Automake Makefile.am

The automake Makefile.am for this package is short because there isn't any compilation needed for this package. We just need to define what needs to be installed into which directory, and what source files need to be put inot our source distribution. For the LSF package, we need to list the lsf.in, find-lsf-tools, and setup-globus-job-manager-lsf.pl scripts as files to be installed into the setup directory. We need to add those files plus our documentation source file to the EXTRA_LIST variable so that they will be included in source distributions. The rest of the lines in the file are needed for proper interaction with GPT.

include $(top_srcdir)/globus_automake_pre
include $(top_srcdir)/globus_automake_pre_top
SUBDIRS = pkgdata doxygen
setup_SCRIPTS = \
    lsf.in \
    find-lsf-tools \
    setup-globus-job-manager-lsf.pl
EXTRA_DIST = $(setup_SCRIPTS) globus_gram_job_manager_lsf.dox
include $(top_srcdir)/globus_automake_post
include $(top_srcdir)/globus_automake_post_top

Bootstrap

The final piece we need to write for our package is the bootstrap script. This script is the standard bootstrap script for a globus package, with an extra line to generate the fine-lsf-tools script using autoconf.

#!/bin/sh
# checking for the GLOBUS_LOCATION
if test "x$GLOBUS_LOCATION" = "x"; then
    echo "ERROR Please specify GLOBUS_LOCATION" >&2
    exit 1
fi
if [ ! -f ${GLOBUS_LOCATION}/libexec/globus-bootstrap.sh ]; then
    echo "ERROR: Unable to locate \${GLOBUS_LOCATION}/libexec/globus-bootstrap.sh"
    echo "       Please ensure that you have installed the globus-core package and"
    echo "       that GLOBUS_LOCATION is set to the proper directory"
    exit
fi
. ${GLOBUS_LOCATION}/libexec/globus-bootstrap.sh
autoconf find-lsf-tools.in > find-lsf-tools
chmod 755 find-lsf-tools
exit 0

Building, Testing, and Debugging

With this all done, we can now try to build our now package. To do so, we'll need to run

% ./bootstrap

% ./globus-build

If all of the files are written correctly, this should result in our package being installed into $GLOBUS_LOCATION. Once that is done, we should be able to run gpt-postinstall to configure our new job manager.

Now, we should be able to run the command

% globus-personal-gatekeeper -start -jmtype lsf

to start a gatekeeper configured to run a job manager using our new scripts. Running this will output a contact string (referred to as <contact-string> below), which we can use to connect to this new service. To do so, we'll run globus-job-run to submit a test job:

% globus-job-run <contact-string> /bin/echo Hello, LSF

Hello, LSF

When Things Go Wrong

If the test above fails, or more complicated job failures are occurring, then you'lll have to debug your scheduler interface. Here are a few tips to help you out.

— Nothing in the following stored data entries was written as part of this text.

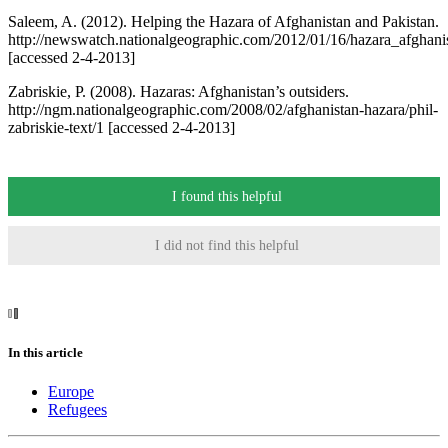
Saleem, A. (2012). Helping the Hazara of Afghanistan and Pakistan.
http://newswatch.nationalgeographic.com/2012/01/16/hazara_afghani
[accessed 2-4-2013]
Zabriskie, P. (2008). Hazaras: Afghanistan’s outsiders.
http://ngm.nationalgeographic.com/2008/02/afghanistan-hazara/phil-
zabriskie-text/1 [accessed 2-4-2013]
I found this helpful
I did not find this helpful
In this article
Europe
Refugees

Make sure that your script is valid Perl. If you run

perl -I$GLOBUS_LOCATION/lib/perl \

$GLOBUS_LOCATION/lib/perl/Globus/GRAM/JobManager/lsf.pm

You should get no output. If there are any diagnostics, correct them (in the lsf.in file), reinstall your package, and rerun the setup script.

Look at the Globus Toolkit Error FAQ and see if the failure is perhaps not related to your scheduler script at all.

Enable logging for the job manager. By default, the job manager is configured to log only when it notices a job failure. However, if your problem is that your script is not returning a failure code when you expect, you might want to enable logging always. To do this, modify the job manager configuration file to contain "-save-logfile always" in place of "-save-log on_error".

Adding logging messages to your script: the JobManager object implements a log method, which allows you to write messages to the job manager log file. Do this as your methods are called to pinpoint where the error occurs.

Save the job description file when your script is run. This will allow you to run the globus-job-manager-script.pl interactively (or in the Perl debugger). To save the job description file, you can do

$self->{JobDescription}->save("/tmp/job_description.$$");

in any of the methods you've implemented.